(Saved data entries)

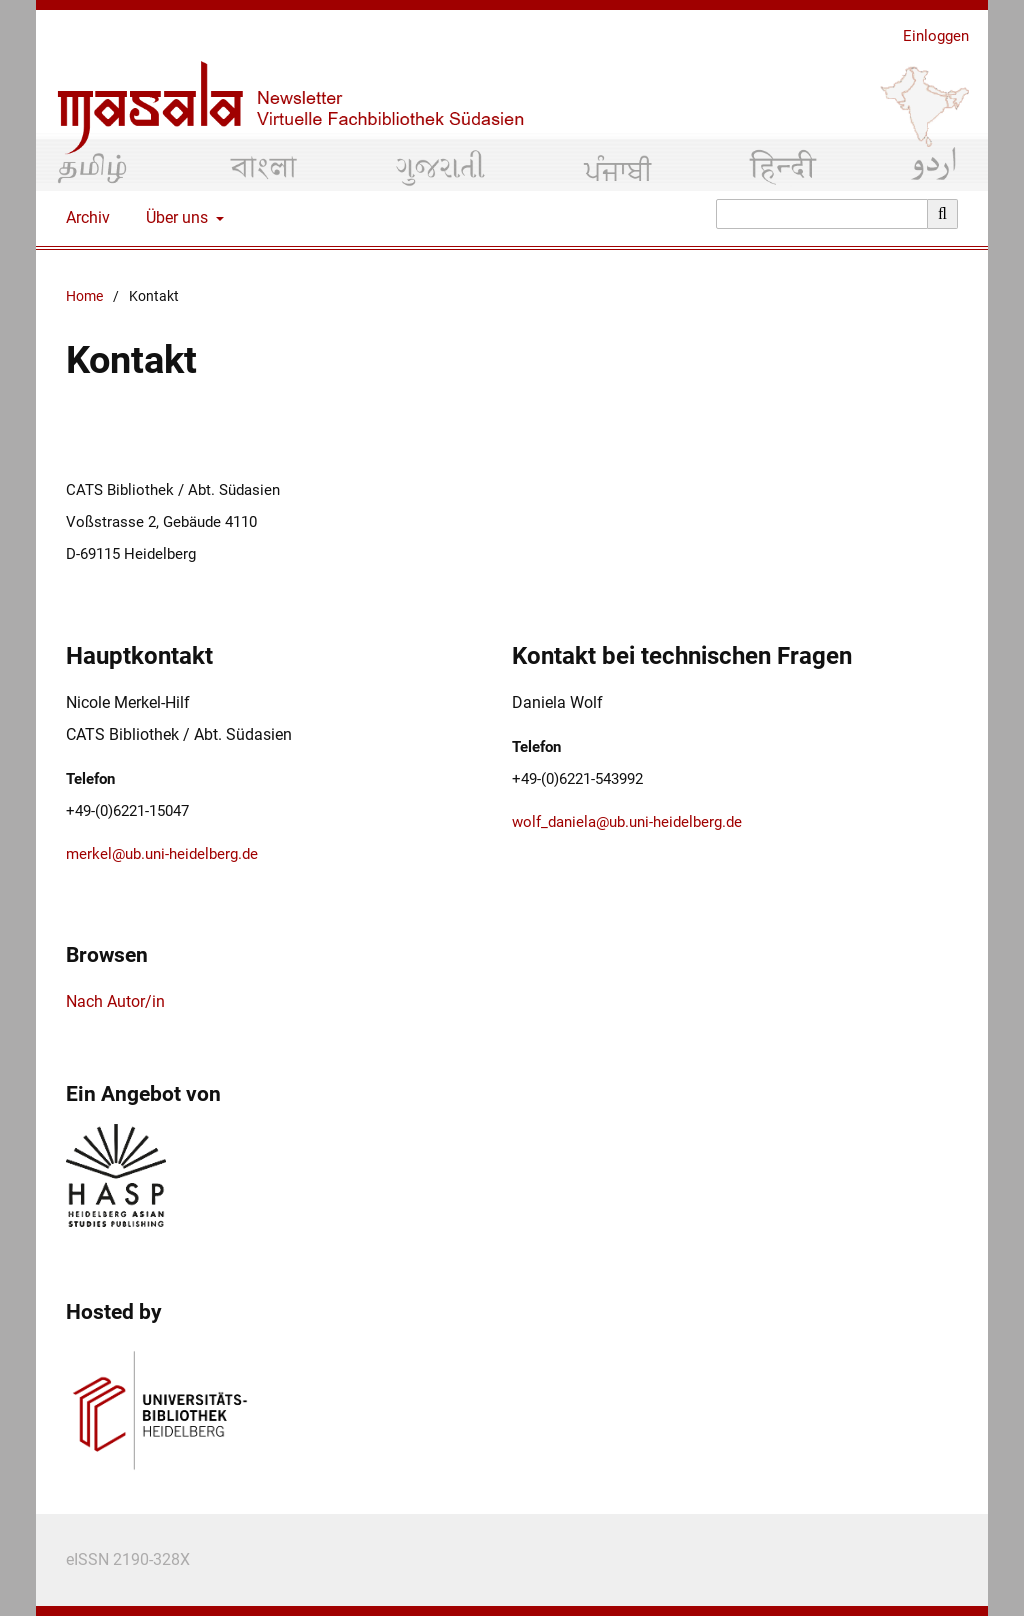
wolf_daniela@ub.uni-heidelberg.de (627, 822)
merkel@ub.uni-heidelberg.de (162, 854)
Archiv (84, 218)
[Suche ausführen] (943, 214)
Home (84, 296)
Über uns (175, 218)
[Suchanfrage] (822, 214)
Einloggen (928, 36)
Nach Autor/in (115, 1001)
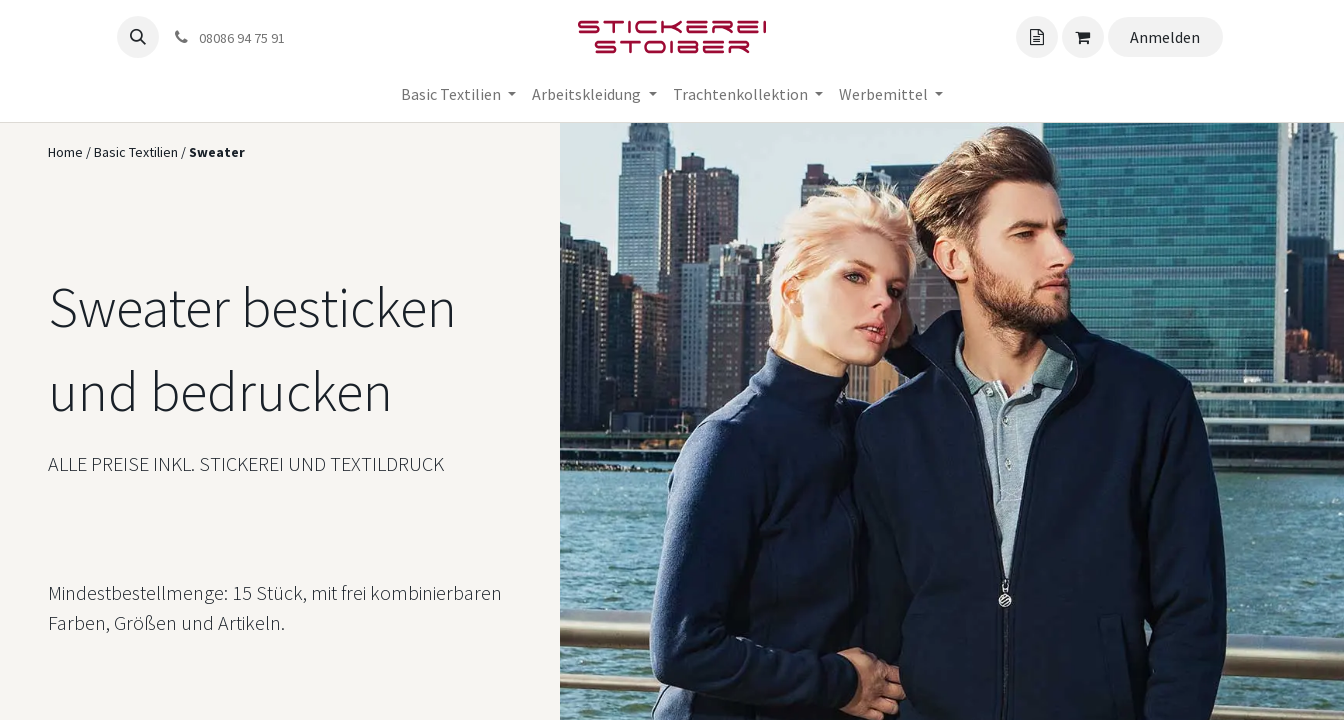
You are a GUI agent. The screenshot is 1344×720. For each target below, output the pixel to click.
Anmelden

Exercise objective: Give back every record exactly. Omit the pictures.

Task output:
wolf_daniela@ub.uni-heidelberg.de (627, 822)
merkel@ub.uni-heidelberg.de (162, 854)
Archiv (84, 218)
[Suche ausführen] (943, 214)
Home (84, 296)
Über uns (175, 218)
[Suchanfrage] (822, 214)
Einloggen (928, 36)
Nach Autor/in (115, 1001)
You are a GUI agent. The screenshot is 1344×720. For each target below, output the pixel to click.
Anmelden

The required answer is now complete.